- Mandrosonoro Location in Madagascar
- Coordinates: 20°35′S 46°0′E﻿ / ﻿20.583°S 46.000°E
- Country: Madagascar
- Region: Amoron'i Mania
- District: Ambatofinandrahana
- Elevation: 924 m (3,031 ft)

Population (2001)
- • Total: 16,000
- Time zone: UTC3 (EAT)

= Mandrosonoro =

Mandrosonoro is a town and commune in Madagascar. It belongs to the district of Ambatofinandrahana, which is a part of Amoron'i Mania Region. The population of the commune was estimated to be approximately 16,000 in 2001 commune census.

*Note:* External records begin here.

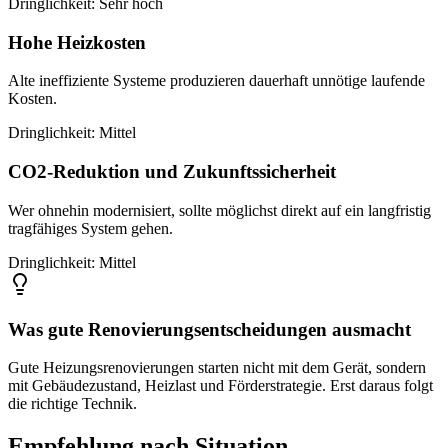
Dringlichkeit:
Sehr hoch
Hohe Heizkosten
Alte ineffiziente Systeme produzieren dauerhaft unnötige laufende
Kosten.
Dringlichkeit:
Mittel
CO2-Reduktion und Zukunftssicherheit
Wer ohnehin modernisiert, sollte möglichst direkt auf ein langfristig
tragfähiges System gehen.
Dringlichkeit:
Mittel
Was gute Renovierungsentscheidungen ausmacht
Gute Heizungsrenovierungen starten nicht mit dem Gerät, sondern
mit Gebäudezustand, Heizlast und Förderstrategie. Erst daraus folgt
die richtige Technik.
Empfehlung nach Situation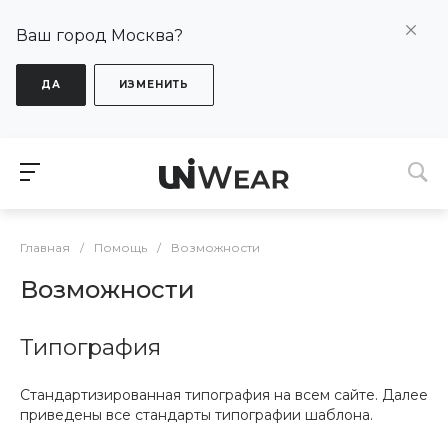
Ваш город Москва?
ДА
ИЗМЕНИТЬ
Главная
/
Помощь
/
Возможности
Возможности
Типография
Стандартизированная типография на всем сайте. Далее
приведены все стандарты типографии шаблона.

Primary and junior level secondary education are available in town. The majority 90% of the population of the commune are farmers, while an additional 5% receives their livelihood from raising livestock. The most important crops are rice and peanuts, while other important agricultural products are beans, maize and cassava. Services provide employment for 5% of the population.

== Geography ==
This town lies at the Route nationale 35 from Morondava to Ivato in the West of Madagascar.
It is at a distance of 208 km (129 mi) to Ivato, Ambositra, 248 km (154 mi) to Morondava, 149 km (92.5 mi) to Ankilizato, Mahabo and 72 km (44 mi) from Malaimbandy.